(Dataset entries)
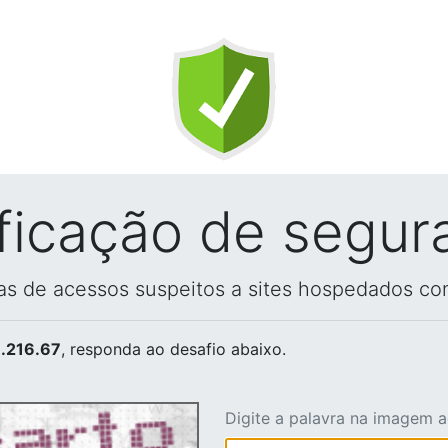
ificação de segur
vas de acessos suspeitos a sites hospedados co
.216.67
, responda ao desafio abaixo.
Digite a palavra na imagem 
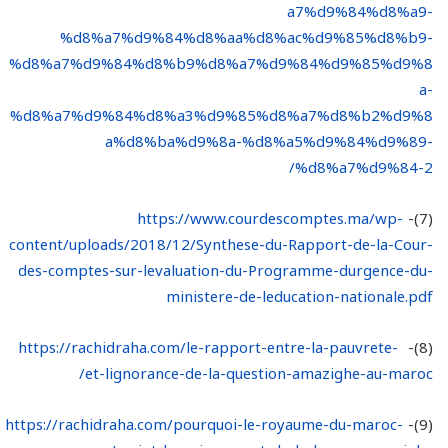
a7%d9%84%d8%a9-
%d8%a7%d9%84%d8%aa%d8%ac%d9%85%d8%b9-
%d8%a7%d9%84%d8%b9%d8%a7%d9%84%d9%85%d9%8
a-
%d8%a7%d9%84%d8%a3%d9%85%d8%a7%d8%b2%d9%8
a%d8%ba%d9%8a-%d8%a5%d9%84%d9%89-
%d8%a7%d9%84-2/
https://www.courdescomptes.ma/wp-
(7)-
content/uploads/2018/12/Synthese-du-Rapport-de-la-Cour-
des-comptes-sur-levaluation-du-Programme-durgence-du-
ministere-de-leducation-nationale.pdf
https://rachidraha.com/le-rapport-entre-la-pauvrete-
(8)-
et-lignorance-de-la-question-amazighe-au-maroc/
https://rachidraha.com/pourquoi-le-royaume-du-maroc-
(9)-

* Goal of the exercise:
Copy out each line of the records that holds the string "maroc".

* Exercise solution:
et-lignorance-de-la-question-amazighe-au-maroc/
https://rachidraha.com/pourquoi-le-royaume-du-maroc-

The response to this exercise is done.